§ Aim of the exercise
Scan the lines below and report each one containing "that" by copying it.

╭─ Excerpted data

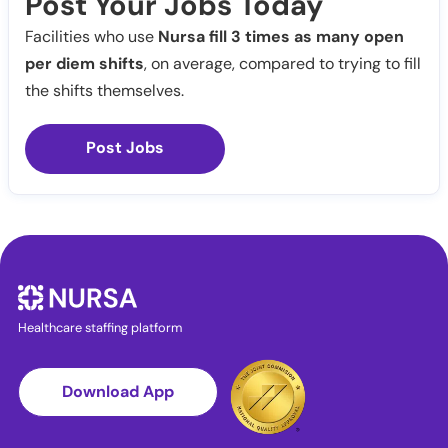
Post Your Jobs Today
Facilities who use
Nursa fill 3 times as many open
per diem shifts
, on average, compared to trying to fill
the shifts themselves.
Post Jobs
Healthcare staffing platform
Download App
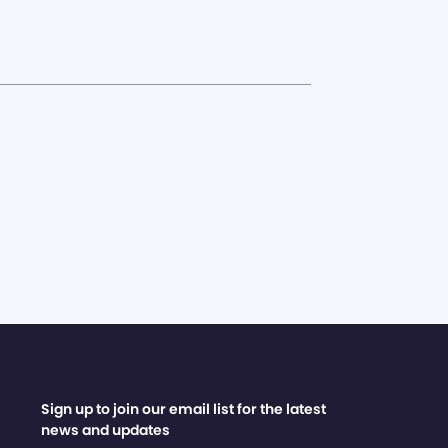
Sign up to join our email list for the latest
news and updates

╰─
╭─ Excerpted data

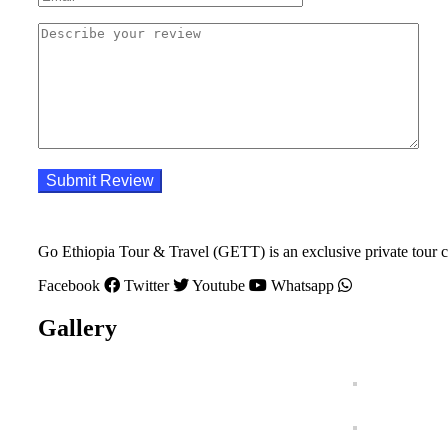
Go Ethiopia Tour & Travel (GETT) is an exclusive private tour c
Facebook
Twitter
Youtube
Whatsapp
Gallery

╰─
╭─ Excerpted data

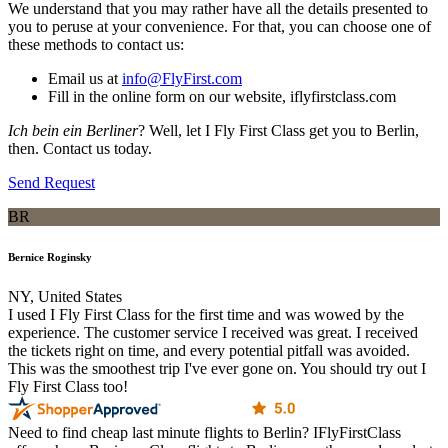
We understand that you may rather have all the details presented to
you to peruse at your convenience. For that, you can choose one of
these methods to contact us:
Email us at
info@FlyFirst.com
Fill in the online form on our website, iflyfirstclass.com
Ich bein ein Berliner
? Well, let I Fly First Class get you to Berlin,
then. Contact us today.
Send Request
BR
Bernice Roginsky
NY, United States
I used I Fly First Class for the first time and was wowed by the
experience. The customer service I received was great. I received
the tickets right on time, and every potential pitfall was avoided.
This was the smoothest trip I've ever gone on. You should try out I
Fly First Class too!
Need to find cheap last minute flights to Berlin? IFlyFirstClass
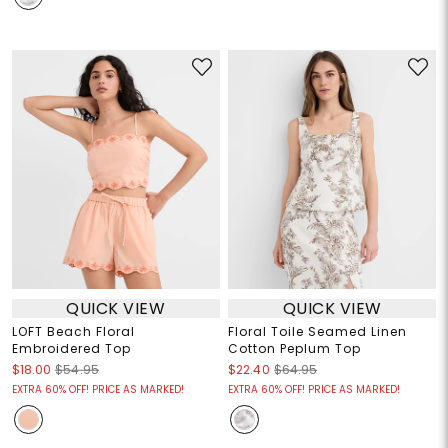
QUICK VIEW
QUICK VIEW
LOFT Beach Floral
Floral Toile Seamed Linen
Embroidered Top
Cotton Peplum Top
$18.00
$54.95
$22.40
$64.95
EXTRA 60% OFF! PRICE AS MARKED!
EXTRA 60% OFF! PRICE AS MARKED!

╰─

§ Exercise solution
We understand that you may rather have all the details presented to
you to peruse at your convenience. For that, you can choose one of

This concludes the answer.